2人の中心にはいつもルカがいる
高齢の父・康平(浅野和之)を、賃貸部分に住まわせるために、「この家を出て行ってほしい」と楠見親子に告げた西園寺さん。
しかし、本当は嘘だった…というのが、康平の口から明らかになる。二拠点生活をするつもりはないにしろ、そんな嘘をついたらすぐにバレてしまうのでは? と思うが、詰めが甘いところもまた西園寺さんの魅力のひとつなのかもしれない。
しかし、西園寺さんと楠見くんの間に恋愛感情が芽生えてしまった以上、“偽家族”を終わらせるしかないのは、仕方がないことなのだろう。西園寺さんは自分の母が、家族以外の人と恋をしたことにショックを受けた経験があるため、ルカの気持ちも痛いほどよく分かるのだと思う。

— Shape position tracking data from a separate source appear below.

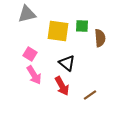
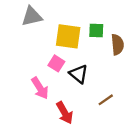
pink square: (30, 54) -> (56, 63), moved
red arrow: (62, 86) -> (65, 113), moved
brown line: (90, 95) -> (106, 100), moved

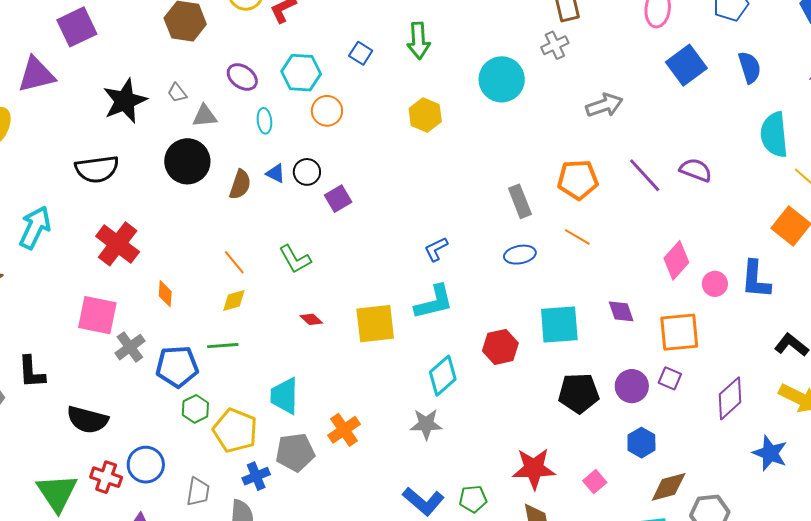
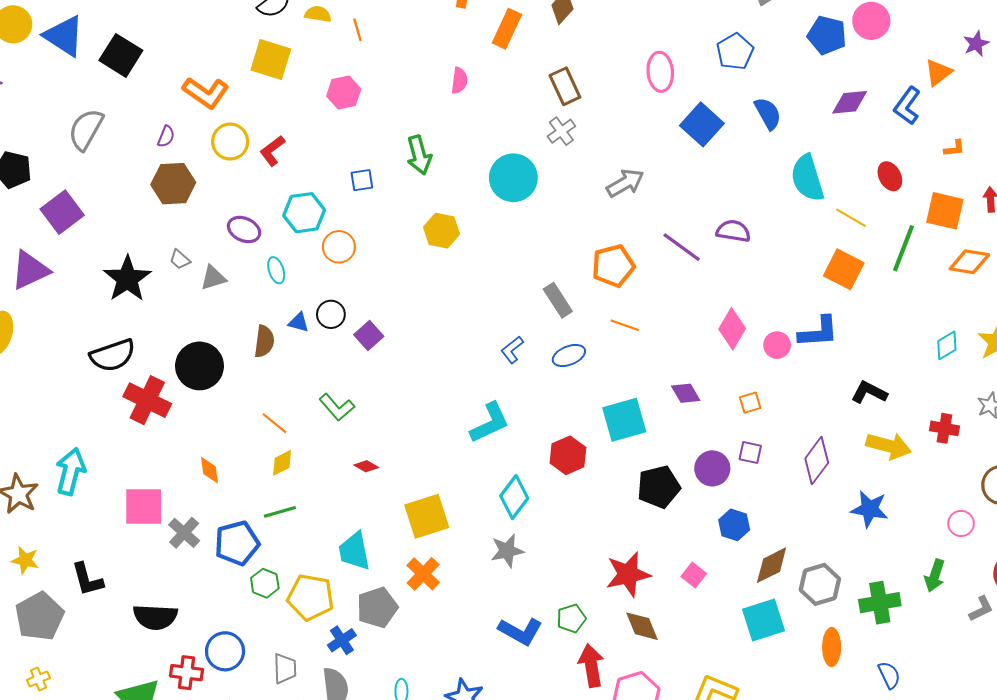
blue square: (361, 53) -> (362, 180), turned -30
black circle: (187, 161) -> (199, 366), moved
cyan arrow: (35, 228) -> (71, 471), moved
red cross: (118, 244) -> (147, 400), moved
blue L-shape: (436, 249) -> (512, 350), moved
blue L-shape: (756, 279) -> (818, 332), turned -87
yellow square: (375, 324) -> (427, 516), moved
orange square: (679, 332) -> (750, 403), size x0.5

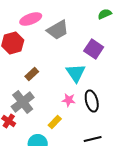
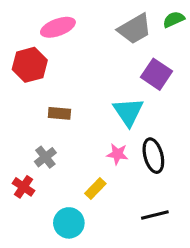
gray trapezoid: (58, 30) -> (135, 29), moved
brown rectangle: (32, 74) -> (59, 113), turned 48
gray cross: (23, 102) -> (45, 157), size x0.6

西園寺さんと楠見くんが本当の夫婦になれば、“偽家族”というか、本当の“家族”になれるのに…と思ってしまうが、2人の中心にはいつでもルカがいるのが、本作の素敵なところだ。西園寺さんも楠見くんも、いちばんにルカの意志を尊重しようとしており、1ミリたりとも邪魔者扱いをしたりしないところがいい。